Khaled Méchaal juge la réconciliation Hamas-​​Fatah en bonne voie

Souhaïl Karam, dimanche 3 janvier 2010

Le chef du bureau poli­tique du Hamas, Khaled Méchaal, déclare que son orga­ni­sation est en passe de sceller sa récon­ci­liation avec le Fatah, faction pales­ti­nienne rivale.

"Nous avons fait de grands pas vers la récon­ci­liation", a dit Méchaal aux jour­na­listes au ministère saoudien des Affaires étran­gères, après avoir ren­contré des res­pon­sables saou­diens à Ryad. "Nous en sommes désormais dans les der­nières étapes".

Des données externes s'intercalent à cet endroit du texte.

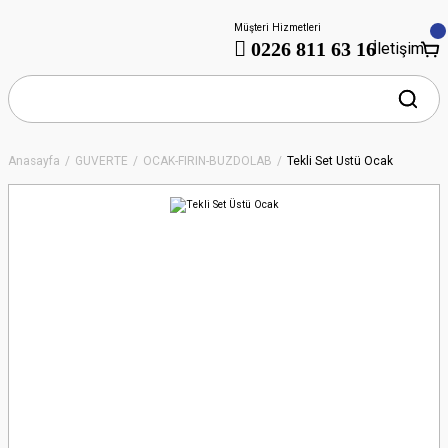
Müşteri Hizmetleri
0226 811 63 16
İletişim
Anasayfa
GÜVERTE
OCAK-FIRIN-BUZDOLAB
Tekli Set Üstü Ocak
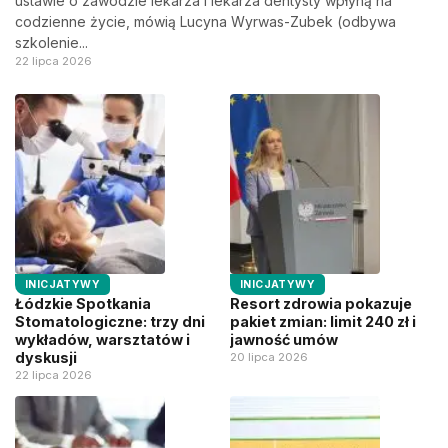
ustawie o zawodzie lekarza i lekarza dentysty wpłyną na
codzienne życie, mówią Lucyna Wyrwas-Zubek (odbywa
szkolenie...
22 lipca 2026
INICJATYWY
INICJATYWY
Łódzkie Spotkania
Resort zdrowia pokazuje
Stomatologiczne: trzy dni
pakiet zmian: limit 240 zł i
wykładów, warsztatów i
jawność umów
dyskusji
20 lipca 2026
22 lipca 2026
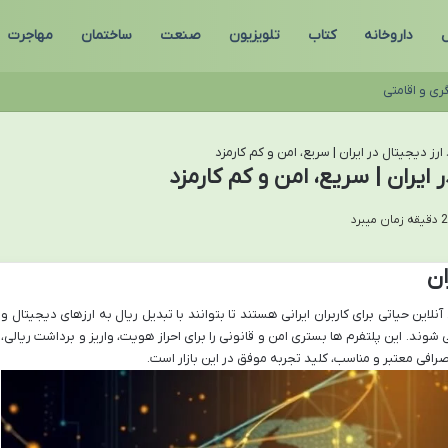
ل
داروخانه
کتاب
تلویزیون
صنعت
ساختمان
مهاجرت
ری و اقامتی
ز دیجیتال در ایران | سریع، امن و کم کارمزد
ایران | سریع، امن و کم کارمزد
ان
لاین حیاتی برای کاربران ایرانی هستند تا بتوانند با تبدیل ریال به ارزهای دیجیتال و
وند. این پلتفرم ها بستری امن و قانونی را برای احراز هویت، واریز و برداشت ریالی،
رافی معتبر و مناسب، کلید تجربه موفق در این بازار است.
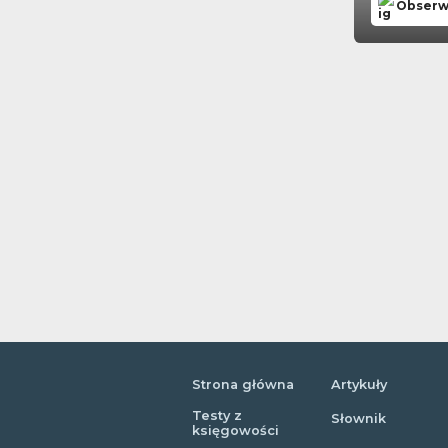
Obserw
Strona główna
Artykuły
Testy z
Słownik
księgowości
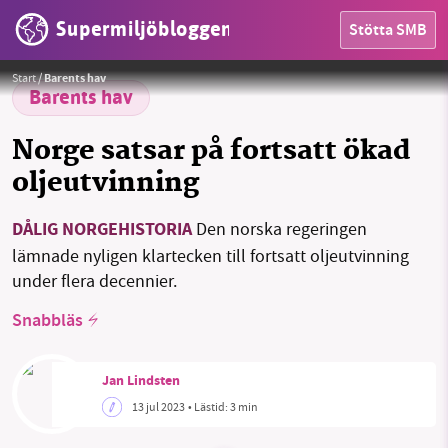
Supermiljöbloggen
Stötta SMB
Norges regeringen ger klartecken för fortsatt expansion av oljeutvinningen mitt i brinnande klimatkris.
Foto:
Grant Durr // Unsplash
Start
/
Barents hav
Barents hav
HEM
Norge satsar på fortsatt ökad
OMRÅDEN
oljeutvinning
MILJÖFAKTA
DÅLIG NORGEHISTORIA
Den norska regeringen
OM OSS
lämnade nyligen klartecken till fortsatt oljeutvinning
under flera decennier.
Snabbläs
Sök
Sparade inlägg
Tipsa oss
Jan Lindsten
Facebook
Instagram
BlueSky
13 jul 2023
• Lästid:
3 min
Threads
LinkedIn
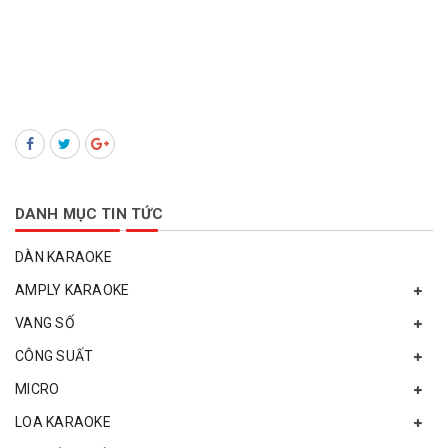
DANH MỤC TIN TỨC
DÀN KARAOKE
AMPLY KARAOKE
VANG SỐ
CÔNG SUẤT
MICRO
LOA KARAOKE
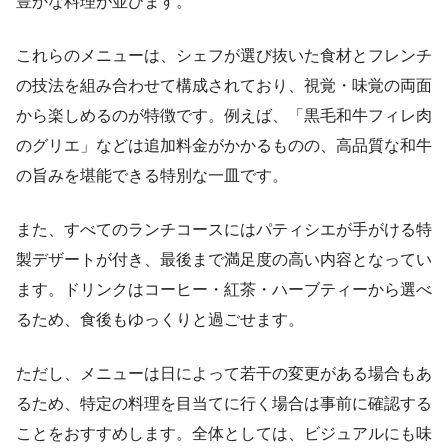
豊かな料理が並びます。
これらのメニューは、シェフが選び抜いた食材とフレンチ
の技法を組み合わせて構成されており、視覚・味覚の両面
から楽しめるのが特徴です。例えば、「黒毛和牛フィレ肉
のグリエ」などは追加料金がかかるものの、高品質な和牛
の旨みを堪能できる特別な一皿です。
また、すべてのランチコースにはパティシエが手がける特
製デザートが付き、最後まで満足度の高い内容となってい
ます。ドリンクはコーヒー・紅茶・ハーブティーから選べ
るため、食後もゆっくりと過ごせます。
ただし、メニューは日によって若干の変更がある場合もあ
るため、特定の料理を目当てに行く場合は事前に確認する
ことをおすすめします。全体としては、ビジュアルにも味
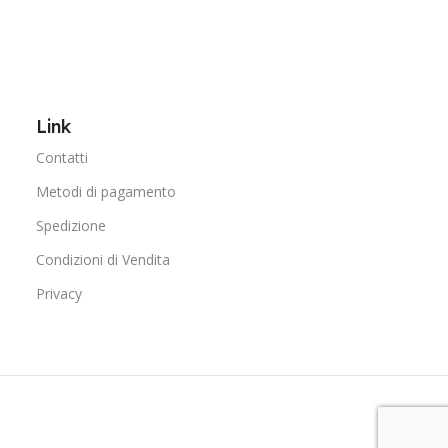
Link
Contatti
Metodi di pagamento
Spedizione
Condizioni di Vendita
Privacy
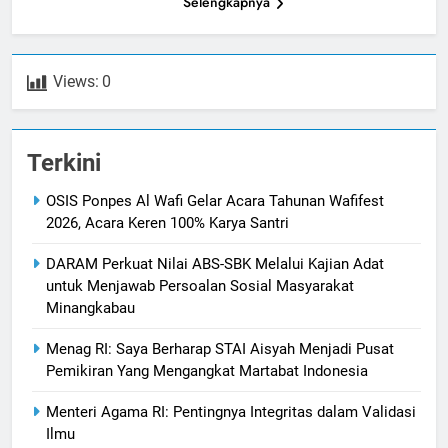
Selengkapnya
Views:
0
Terkini
OSIS Ponpes Al Wafi Gelar Acara Tahunan Wafifest
2026, Acara Keren 100% Karya Santri
DARAM Perkuat Nilai ABS-SBK Melalui Kajian Adat
untuk Menjawab Persoalan Sosial Masyarakat
Minangkabau
Menag RI: Saya Berharap STAI Aisyah Menjadi Pusat
Pemikiran Yang Mengangkat Martabat Indonesia
Menteri Agama RI: Pentingnya Integritas dalam Validasi
Ilmu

L’Egypte, en vertu d’un plan visant à récon­cilier le Hamas et le Fatah du pré­sident pales­tinien Mahmoud Abbas, propose la tenue d’élections pré­si­den­tielle et légis­la­tives en juin en Cis­jor­danie et dans la bande de Gaza.

"Nous sommes tous convenus que la signature (de la récon­ci­liation) aurait lieu au Caire", a ajouté Khaled Méchaal.

Après avoir ren­contré le ministre saoudien des Affaires étran­gères, le prince Saoud al Faiçal, Méchaal a dit son espoir de voir Ryad continuer à jouer un rôle aux côtés de l’Egypte et d’autres pays arabes pour que les Pales­ti­niens demeurent unis.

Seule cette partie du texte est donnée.